The more likely truth is that this widespread mistake will allow us to drift into the next crisis. Now that the European Union has survived its monetary challenge, (the surging euro was one of the surprise stories of 2013), and the developing Asian economies have no immediate plans to stop their currencies from rising against the dollar, there is little reason to expect that the dollar will rally in the coming years. In fact, there has been little notice taken of the 5% decline in the dollar index since a high in July. Similarly, few have sounded alarm bells about the surge in yields of Treasury debt, with 10-year rates flirting with 3% for the first time in two years.
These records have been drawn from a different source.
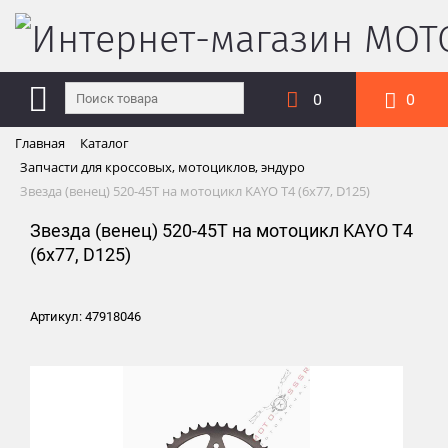
0
0
Главная
Каталог
Запчасти для кроссовых, мотоциклов, эндуро
Звезда (венец) 520-45T на мотоцикл KAYO T4 (6x77, D125)
Звезда (венец) 520-45T на мотоцикл KAYO T4
(6x77, D125)
Артикул: 47918046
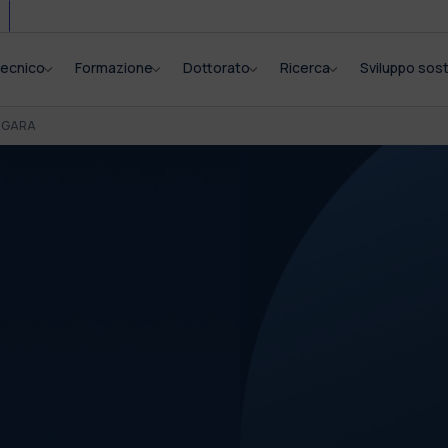
itecnico
Formazione
Dottorato
Ricerca
Sviluppo sost
I GARA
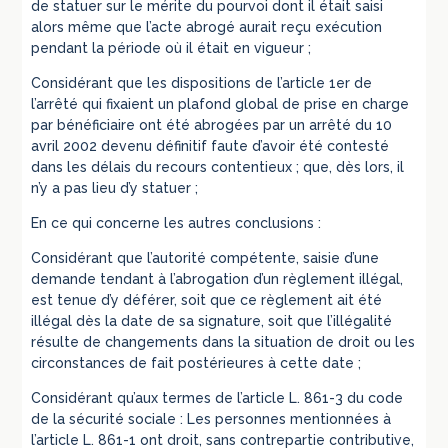
de statuer sur le mérite du pourvoi dont il était saisi
alors même que l’acte abrogé aurait reçu exécution
pendant la période où il était en vigueur ;
Considérant que les dispositions de l’article 1er de
l’arrêté qui fixaient un plafond global de prise en charge
par bénéficiaire ont été abrogées par un arrêté du 10
avril 2002 devenu définitif faute d’avoir été contesté
dans les délais du recours contentieux ; que, dès lors, il
n’y a pas lieu d’y statuer ;
En ce qui concerne les autres conclusions :
Considérant que l’autorité compétente, saisie d’une
demande tendant à l’abrogation d’un règlement illégal,
est tenue d’y déférer, soit que ce règlement ait été
illégal dès la date de sa signature, soit que l’illégalité
résulte de changements dans la situation de droit ou les
circonstances de fait postérieures à cette date ;
Considérant qu’aux termes de l’article L. 861-3 du code
de la sécurité sociale : Les personnes mentionnées à
l’article L. 861-1 ont droit, sans contrepartie contributive,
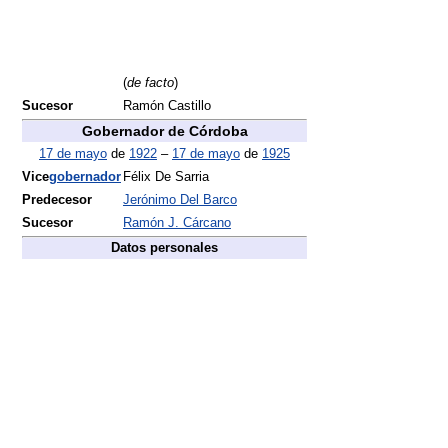
(
de facto
)
Sucesor
Ramón Castillo
Gobernador de Córdoba
17 de mayo
de
1922
–
17 de mayo
de
1925
Vice
gobernador
Félix De Sarria
Predecesor
Jerónimo Del Barco
Sucesor
Ramón J. Cárcano
Datos personales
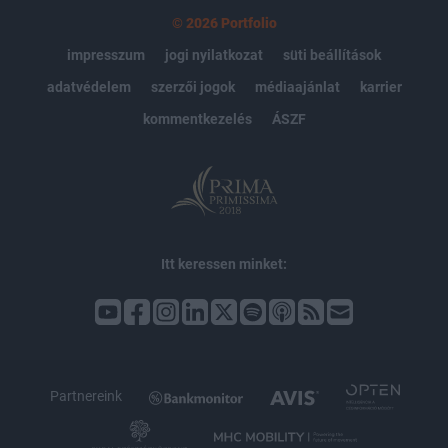
© 2026 Portfolio
impresszum
jogi nyilatkozat
süti beállítások
adatvédelem
szerzői jogok
médiaajánlat
karrier
kommentkezelés
ÁSZF
Itt keressen minket:
Partnereink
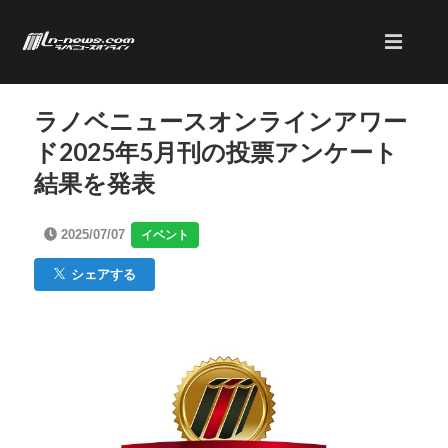
ラノベニュースオンラインアワー
ド2025年5月刊の投票アンケート
結果を発表
2025/07/07
イベント
シェアする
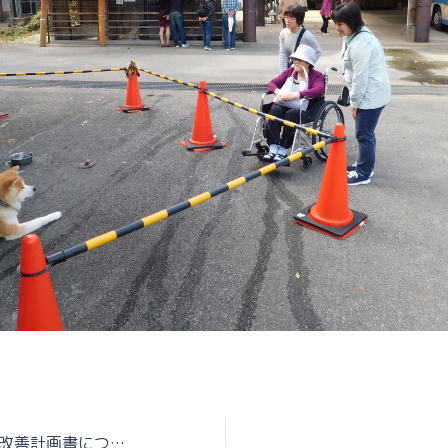
介護職員等特定処遇改善計画書について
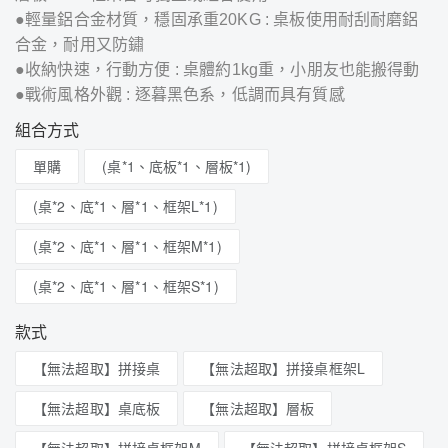
●輕量鋁合金材質，穩固承重20KG : 桌板使用耐刮耐磨鋁
合金，耐用又防鏽
●收納快速，行動方便 : 桌體約1kg重，小朋友也能搬得動
●戰術風格外觀 : 逐暮黑色系，低調而具有質感
組合方式
單購
(桌*1、底板*1、層板*1)
(桌*2、底*1、層*1、框架L*1)
(桌*2、底*1、層*1、框架M*1)
(桌*2、底*1、層*1、框架S*1)
款式
【無法超取】拼接桌
【無法超取】拼接桌框架L
【無法超取】桌底板
【無法超取】層板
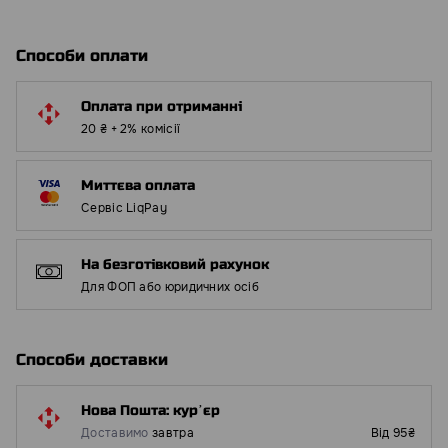
Способи оплати
Оплата при отриманні
20 ₴ + 2% комісії
Миттєва оплата
Сервіс LiqPay
На безготівковий рахунок
Для ФОП або юридичних осіб
Способи доставки
Нова Пошта: курʼєр
Доставимо
завтра
Від 95₴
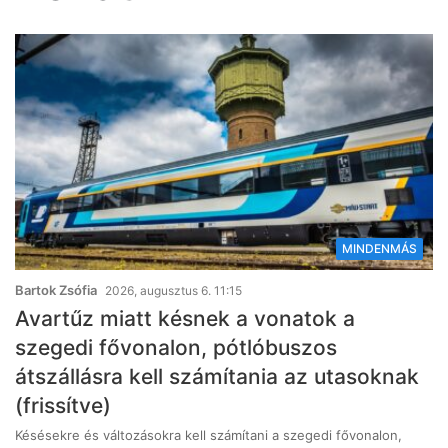
MINDENMÁS
Bartok Zsófia
2026, augusztus 6. 11:15
Avartűz miatt késnek a vonatok a
szegedi fővonalon, pótlóbuszos
átszállásra kell számítania az utasoknak
(frissítve)
Késésekre és változásokra kell számítani a szegedi fővonalon,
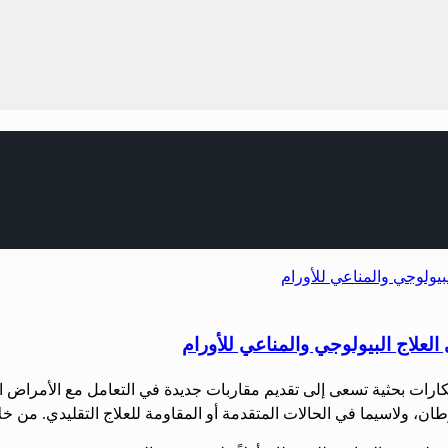
العلاج البيولوجي والمناعي للأورام
تكارات بحثية تسعى إلى تقديم مقاربات جديدة في التعامل مع الأمراض الم
سرطان، ولاسيما في الحالات المتقدمة أو المقاومة للعلاج التقليدي. ‏من خل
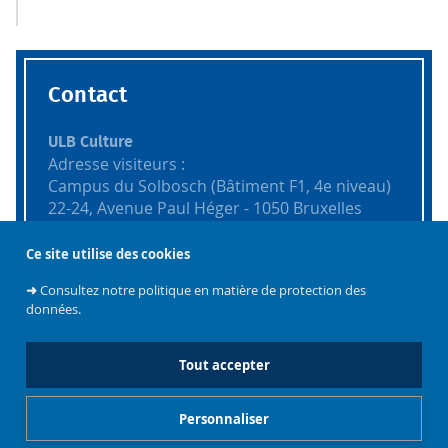
Contact
ULB Culture
Adresse visiteurs :
Campus du Solbosch (Bâtiment F1, 4e niveau)
22-24, Avenue Paul Héger - 1050 Bruxelles
Adresse postale :
Ce site utilise des cookies
CP 166/02
➜
Consultez notre politique en matière de protection des
50, avenue F. D. Roosevelt - 1050 Bruxelles
données.
culture@ulb.be
Tout accepter
Personnaliser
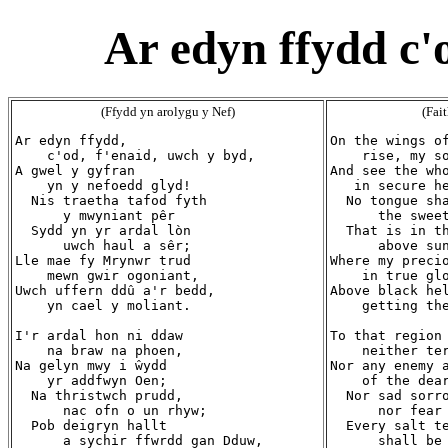
Ar edyn ffydd c'
(Ffydd yn arolygu y Nef)
(Fai
Ar edyn ffydd,

On the wings of
    c'od, f'enaid, uwch y byd,

    rise, my so
A gwel y gyfran

And see the who
    yn y nefoedd glyd!

   in secure he
  Nis traetha tafod fyth

  No tongue sha
      y mwyniant pêr

      the sweet
  Sydd yn yr ardal lòn

  That is in th
      uwch haul a sêr;

      above sun
Lle mae fy Mrynwr trud

Where my precio
    mewn gwir ogoniant,

    in true glo
Uwch uffern ddû a'r bedd,

Above black hel
    yn cael y moliant.

    getting the
I'r ardal hon ni ddaw

To that region 
    na braw na phoen,

    neither ter
Na gelyn mwy i ŵydd

Nor any enemy a
    yr addfwyn Oen;

    of the dear
  Na thristwch prudd,

  Nor sad sorro
      nac ofn o un rhyw;

      nor fear 
  Pob deigryn hallt

  Every salt te
      a sychir ffwrdd gan Dduw,

      shall be 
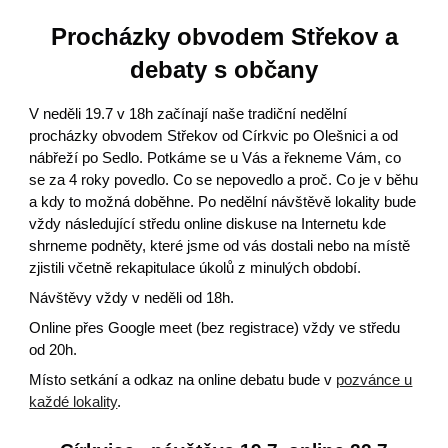
Procházky obvodem Střekov a
debaty s občany
V neděli 19.7 v 18h začínají naše tradiční nedělní
procházky obvodem Střekov od Církvic po Olešnici a od
nábřeží po Sedlo. Potkáme se u Vás a řekneme Vám, co
se za 4 roky povedlo. Co se nepovedlo a proč. Co je v běhu
a kdy to možná doběhne. Po nedělní návštěvě lokality bude
vždy následující středu online diskuse na Internetu kde
shrneme podněty, které jsme od vás dostali nebo na místě
zjistili včetně rekapitulace úkolů z minulých období.
Návštěvy vždy v neděli od 18h.
Online přes Google meet (bez registrace) vždy ve středu
od 20h.
Místo setkání a odkaz na online debatu bude v
pozvánce u
každé lokality
.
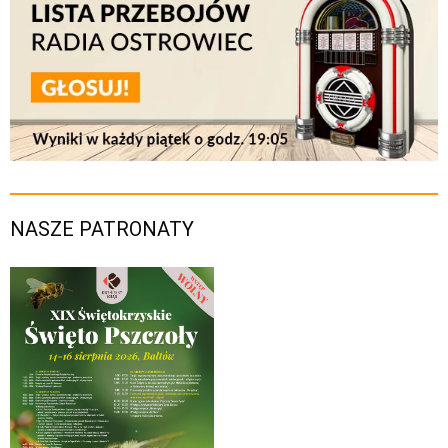
NASZE PATRONATY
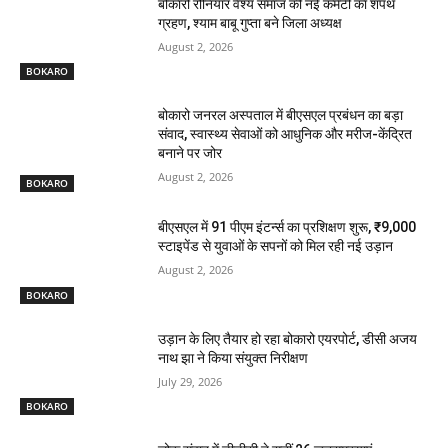
बोकारो रौनियार वैश्य समाज की नई कमेटी का शपथ
ग्रहण, श्याम बाबू गुप्ता बने जिला अध्यक्ष
August 2, 2026
BOKARO
बोकारो जनरल अस्पताल में बीएसएल प्रबंधन का बड़ा
संवाद, स्वास्थ्य सेवाओं को आधुनिक और मरीज-केंद्रित
बनाने पर जोर
August 2, 2026
BOKARO
बीएसएल में 91 पीएम इंटर्न्स का प्रशिक्षण शुरू, ₹9,000
स्टाइपेंड से युवाओं के सपनों को मिल रही नई उड़ान
August 2, 2026
BOKARO
उड़ान के लिए तैयार हो रहा बोकारो एयरपोर्ट, डीसी अजय
नाथ झा ने किया संयुक्त निरीक्षण
July 29, 2026
BOKARO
If interest rates rise much further, to perhaps 4% or 5%, the stock and real estate markets will be placed under pressure, and the Fed and the other "Too Big to Fail" banks will see considerablelosses on their portfolios of Treasury and mortgage-backed bonds. Such developments could trigger widespread economic turmoil, forcing the Fed to expand its QE purchases. Such an embarrassing reversal would add to selling pressure on the dollar, and might potentially trigger an exodus of foreign investment and an increase in import prices. I believe that nothing can prevent these trends from continuing to the point where a crisis will be reached. It's extremely difficult to construct a logical argument that avoids this outcome, but that hasn't stopped our best and brightest forecasters from doing just that.
So while the hallelujah chorus is ringing in the New Year with a full-throated crescendo, don't be surprised by sour notes that will bubble to the top with increasing frequency. Ultimately the power of monetary policy to engineer a real economy will be proven to be just as ridiculous as the claims that housing prices must always go up.
Peter Schiff is the CEO and Chief Global Strategist of Euro Pacific Capital, best-selling author and host of syndicated Peter Schiff Show.